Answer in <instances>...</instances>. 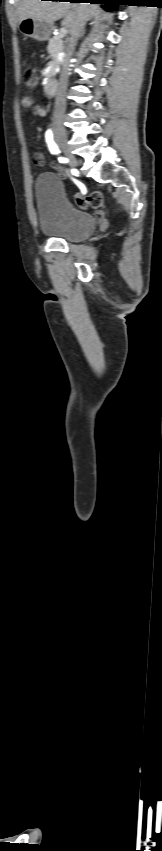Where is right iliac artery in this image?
I'll list each match as a JSON object with an SVG mask.
<instances>
[{
	"label": "right iliac artery",
	"mask_w": 162,
	"mask_h": 851,
	"mask_svg": "<svg viewBox=\"0 0 162 851\" xmlns=\"http://www.w3.org/2000/svg\"><path fill=\"white\" fill-rule=\"evenodd\" d=\"M45 139H46V142L48 144V148H49L50 152L52 154L58 155L60 153V150L53 140V133L50 129L46 131ZM59 161H60V163H65L66 159L63 158V157H59ZM70 182L72 184H74L75 186H77L78 190H81L83 192V196H88V191L85 190V186L83 185V183L81 181L78 183L77 181H74L72 179Z\"/></svg>",
	"instance_id": "right-iliac-artery-1"
}]
</instances>
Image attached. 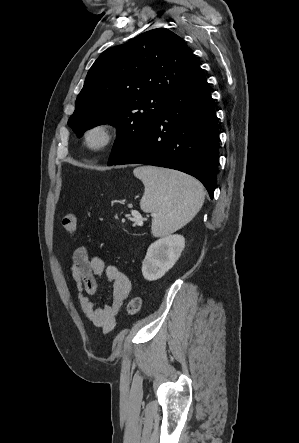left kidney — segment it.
<instances>
[{"label":"left kidney","mask_w":299,"mask_h":443,"mask_svg":"<svg viewBox=\"0 0 299 443\" xmlns=\"http://www.w3.org/2000/svg\"><path fill=\"white\" fill-rule=\"evenodd\" d=\"M185 239L179 234L168 235L152 243L142 262V274L148 281L161 278L181 256Z\"/></svg>","instance_id":"left-kidney-1"}]
</instances>
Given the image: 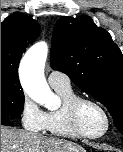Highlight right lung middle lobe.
<instances>
[{"instance_id":"right-lung-middle-lobe-1","label":"right lung middle lobe","mask_w":123,"mask_h":152,"mask_svg":"<svg viewBox=\"0 0 123 152\" xmlns=\"http://www.w3.org/2000/svg\"><path fill=\"white\" fill-rule=\"evenodd\" d=\"M24 107V94L17 75L1 73V119L17 118Z\"/></svg>"}]
</instances>
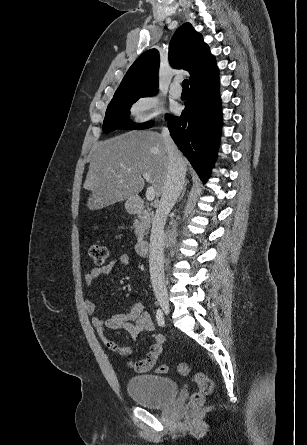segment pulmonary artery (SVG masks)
<instances>
[{
	"label": "pulmonary artery",
	"mask_w": 307,
	"mask_h": 445,
	"mask_svg": "<svg viewBox=\"0 0 307 445\" xmlns=\"http://www.w3.org/2000/svg\"><path fill=\"white\" fill-rule=\"evenodd\" d=\"M181 76H176L175 81L171 83V94L175 97H179L181 92L179 91L182 88V83L180 82Z\"/></svg>",
	"instance_id": "obj_1"
}]
</instances>
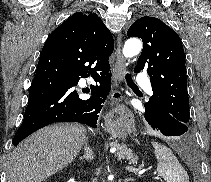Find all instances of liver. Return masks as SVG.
<instances>
[{
	"mask_svg": "<svg viewBox=\"0 0 211 182\" xmlns=\"http://www.w3.org/2000/svg\"><path fill=\"white\" fill-rule=\"evenodd\" d=\"M87 139L79 124L45 127L22 141L9 158L8 182H42L70 164Z\"/></svg>",
	"mask_w": 211,
	"mask_h": 182,
	"instance_id": "1",
	"label": "liver"
}]
</instances>
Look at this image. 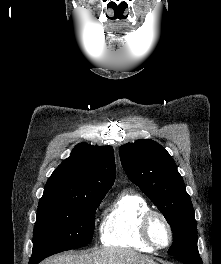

--- --- ---

The problem: All that is needed is the lines from the line holding "Find all instances" to the final line of the listing above, repeated exactly, pictures excluded.

Answer to the exercise:
Find all instances of liver. Return masks as SVG.
<instances>
[{
	"mask_svg": "<svg viewBox=\"0 0 211 182\" xmlns=\"http://www.w3.org/2000/svg\"><path fill=\"white\" fill-rule=\"evenodd\" d=\"M87 139L79 124L45 127L22 141L9 158L8 182H42L70 164Z\"/></svg>",
	"mask_w": 211,
	"mask_h": 182,
	"instance_id": "1",
	"label": "liver"
}]
</instances>
Look at this image. 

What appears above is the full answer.